#blahvsfood goes to Bopy’s in Mysore

Bopy’s is one of those places that’s a feeling…


The proprietor Ramesh Bopiah had started Pelican Pub, Mysore’s first pub along with his brother before branching off to start his own place and over the last two decades Bopy’s has become an institution. 

Fiery pork 

It’s hard for me to explain why Bopy’s is so special. The food is excellent especially the fiery pork grilled on a skewer like a mutton kebab. In fact all the pork dishes are great, as you would expect from a place that’s run by a Kodava couple that knows and loves their food and where Mrs. Bopiah continues to supervise the kitchen every day. But it’s not just pork. There is a mutton liver and kidney dish that’s fabulous, the Dindugal biryani is the real deal and all the mutton dishes were excellent, topped off by their famous coffee pudding. 


Liver and kidney

But honestly, this place is about so much more than food and drink. Mr. Bopiah is one of the warmest, nicest hosts you can meet and the restaurant is the living embodiment of this generous, big-hearted man.
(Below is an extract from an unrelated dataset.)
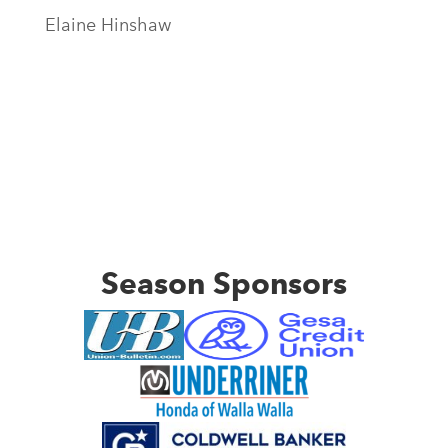
Elaine Hinshaw
Season Sponsors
We had a special evening, full of stories and conversation, surrounded by people who were smiling and happy and with an energy that just felt infectious. We sat under a canopy created by the branches of a mango tree and drank the Bopiah family’s potent fig liquor (with the most intoxicating, alcohol filled figs at the bottom) and rum and coke and felt like we were in a local neighbourhood restaurant that we had grown up in, that we knew and loved, despite being in a completely different city. 



The famous coffee pudding 

Hospitality is a tough business. If your place lasts five or six years, you’re a success. If it’s a decade you’re a star. But only legends last three decades. It takes a special kind of person to create a place like Bopy’s, and to me Mr. Bopiah is a legend, and the secret sauce behind my favourite place in Mysore.